Sepanjang perjalanan keluar dari ruangan Orion menuju aula kami terdiam. Kening Brisa terlihat berkerut dan sepasang mata birunya melirikku tajam. ”Jujur saja aku tak suka keputusan yang telah diambil Prechia. Tristan terlalu berbahaya untuk dilepas berkeliaran di lembah Crystal,” gusarnya dengan nada tinggi.
Aku tak menyahutinya.
”Mengapa kau begitu keras kepala membelanya. Sebaiknya kau segera menghentikan rasa simpatimu padanya, Cal. Aku yakin dia sengaja membuatmu berada dalam perangkapnya,” cetus Brisa kesal.
Hatiku memanas mendengar tuduhan Brisa.
”Sudahlah Bris. Aku terlalu lelah untuk mendengar prasangkamu terhadapnya,” sahutku emosional.
”Hebat. Sepertinya Tristan telah membuat mata dan kupingmu tertutup hanya untuknya,” cemooh Brisa.

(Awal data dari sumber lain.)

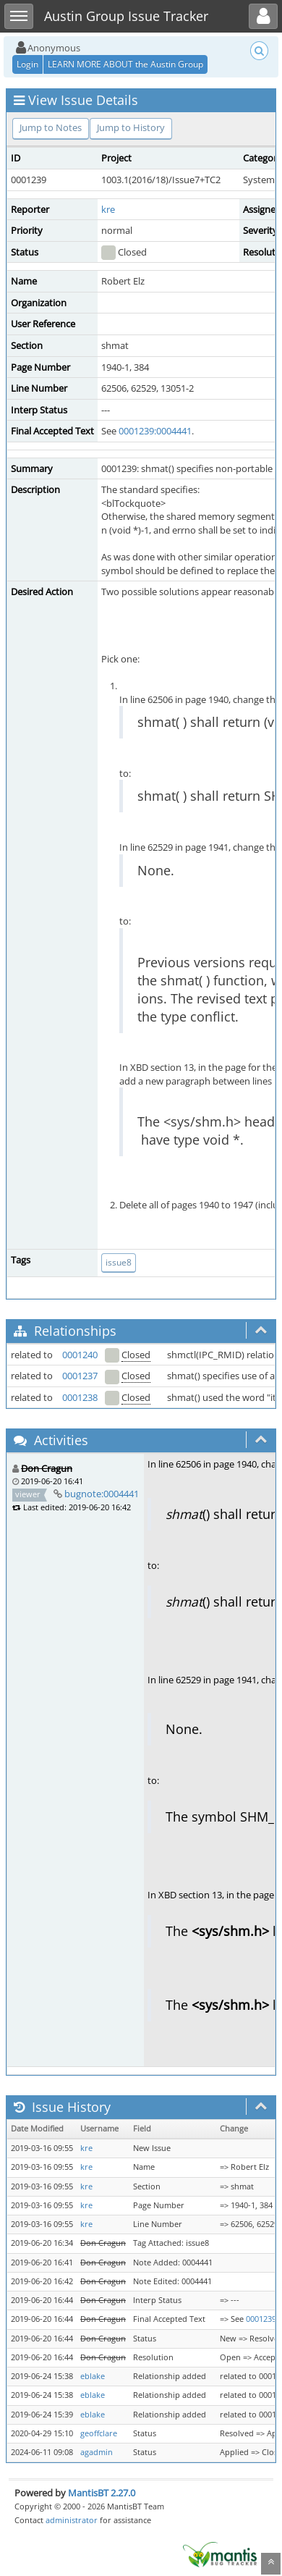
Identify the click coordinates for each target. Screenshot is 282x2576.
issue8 (119, 1262)
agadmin (96, 2452)
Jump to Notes (51, 127)
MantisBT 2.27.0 (101, 2492)
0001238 (80, 1397)
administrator (72, 2519)
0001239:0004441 (155, 430)
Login (27, 64)
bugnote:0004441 (101, 1493)
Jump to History (131, 127)
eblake (92, 2376)
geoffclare (98, 2433)
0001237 (80, 1375)
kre (108, 209)
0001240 (80, 1354)
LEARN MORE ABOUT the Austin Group (125, 64)
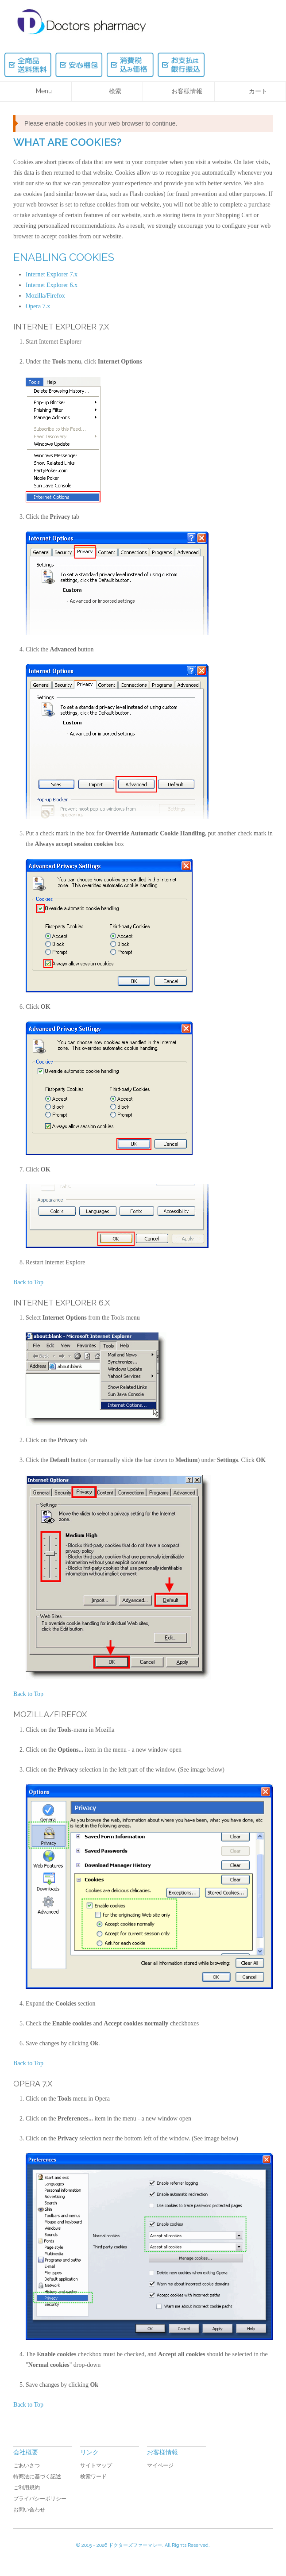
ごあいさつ (26, 2465)
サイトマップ (96, 2465)
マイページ (160, 2465)
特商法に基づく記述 (37, 2476)
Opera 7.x (38, 306)
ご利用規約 (26, 2487)
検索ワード (93, 2476)
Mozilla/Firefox (45, 295)
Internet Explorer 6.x (51, 285)
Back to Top (28, 1282)
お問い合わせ (29, 2510)
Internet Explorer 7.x (51, 274)
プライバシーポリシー (39, 2499)
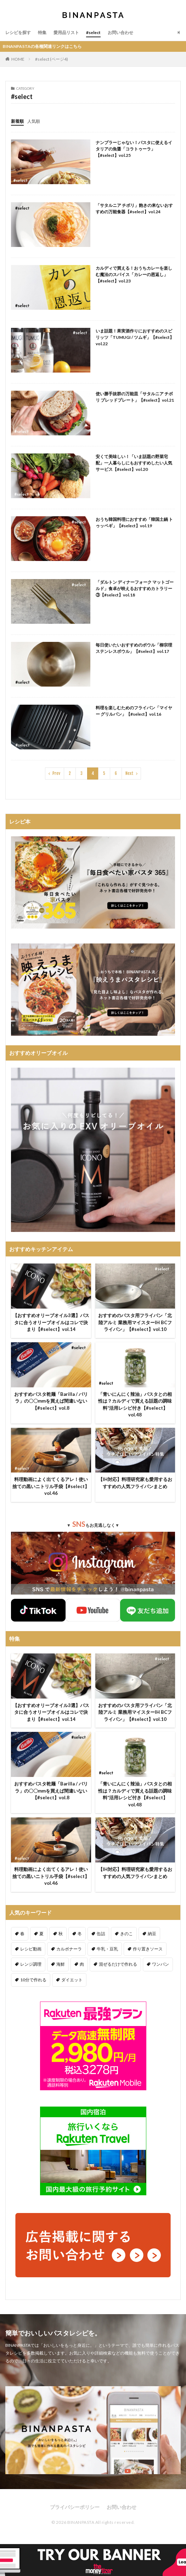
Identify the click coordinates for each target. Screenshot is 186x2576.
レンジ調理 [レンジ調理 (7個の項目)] (30, 1964)
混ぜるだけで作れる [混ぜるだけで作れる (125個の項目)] (118, 1964)
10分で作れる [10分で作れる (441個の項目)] (33, 1979)
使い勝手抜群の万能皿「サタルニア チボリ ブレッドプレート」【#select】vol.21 (135, 397)
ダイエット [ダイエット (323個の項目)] (72, 1979)
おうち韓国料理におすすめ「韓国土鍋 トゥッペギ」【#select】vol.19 (134, 522)
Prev (56, 773)
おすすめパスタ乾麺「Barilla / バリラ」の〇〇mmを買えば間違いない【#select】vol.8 (51, 1401)
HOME (17, 59)
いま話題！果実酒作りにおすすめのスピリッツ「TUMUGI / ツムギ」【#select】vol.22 (135, 337)
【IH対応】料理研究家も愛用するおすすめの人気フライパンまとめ (135, 1482)
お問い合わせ (120, 32)
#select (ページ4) (51, 59)
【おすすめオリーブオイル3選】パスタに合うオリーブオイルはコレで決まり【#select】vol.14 (51, 1322)
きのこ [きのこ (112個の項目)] (126, 1933)
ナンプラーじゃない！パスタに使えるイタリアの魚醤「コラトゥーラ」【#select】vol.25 (134, 149)
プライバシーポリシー (75, 2507)
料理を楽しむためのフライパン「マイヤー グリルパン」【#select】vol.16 (134, 711)
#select (93, 32)
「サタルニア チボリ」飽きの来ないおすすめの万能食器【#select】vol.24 (134, 208)
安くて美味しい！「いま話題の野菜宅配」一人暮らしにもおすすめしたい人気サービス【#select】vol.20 (134, 463)
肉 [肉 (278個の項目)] (82, 1964)
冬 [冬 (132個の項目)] (80, 1933)
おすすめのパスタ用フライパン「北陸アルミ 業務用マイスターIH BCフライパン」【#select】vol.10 (135, 1322)
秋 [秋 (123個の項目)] (60, 1933)
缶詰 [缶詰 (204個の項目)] (101, 1933)
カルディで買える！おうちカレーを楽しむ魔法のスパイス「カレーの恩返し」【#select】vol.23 (134, 274)
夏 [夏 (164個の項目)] (41, 1933)
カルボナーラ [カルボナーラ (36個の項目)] (69, 1949)
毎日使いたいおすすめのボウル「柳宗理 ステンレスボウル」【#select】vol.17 (134, 648)
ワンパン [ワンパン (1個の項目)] (160, 1964)
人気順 (33, 121)
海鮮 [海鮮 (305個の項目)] (60, 1964)
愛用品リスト (66, 32)
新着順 (17, 121)
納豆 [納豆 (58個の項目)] (152, 1933)
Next (129, 773)
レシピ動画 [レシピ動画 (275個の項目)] (30, 1949)
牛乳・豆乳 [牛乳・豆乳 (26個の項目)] (107, 1949)
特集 (42, 32)
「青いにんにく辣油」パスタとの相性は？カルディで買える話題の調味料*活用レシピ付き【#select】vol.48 (135, 1404)
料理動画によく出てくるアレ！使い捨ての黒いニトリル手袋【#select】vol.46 (50, 1486)
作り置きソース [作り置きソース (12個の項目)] (148, 1949)
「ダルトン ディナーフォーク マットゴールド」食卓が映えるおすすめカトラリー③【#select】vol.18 (135, 588)
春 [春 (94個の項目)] (22, 1933)
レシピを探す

Kuhentikan langkahku seketika. ”Haruskah kau mengucapkan kata kata itu Bris. Kau benar benar keterlaluan,” ujarku dengan nada bergetar menahan marah.
”Aku tidak akan menahan diri untuk mengatakan apa yang ada dipikiranku. Sebaiknya kau membiasakan diri, Cal. Karena mulai sekarang kau akan tinggal bersamaku dan berada dalam pengawasanku setiap hari. Dan tak ada yang dapat kau lakukan akan hal itu,” senyum puas Brisa terlihat melebar dibibirnya yang indah.
”Brengsek...” makiku pelan seraya berlalu darinya.
”Hey,  jaga ucapanmu itu!”  teriak Brisa marah seraya mengejar langkahku.
”Menjauhlah dariku,” ujarku penuh emosi seiring dengan getaran hebat yang tiba tiba saja kurasakan disekujur tubuhku.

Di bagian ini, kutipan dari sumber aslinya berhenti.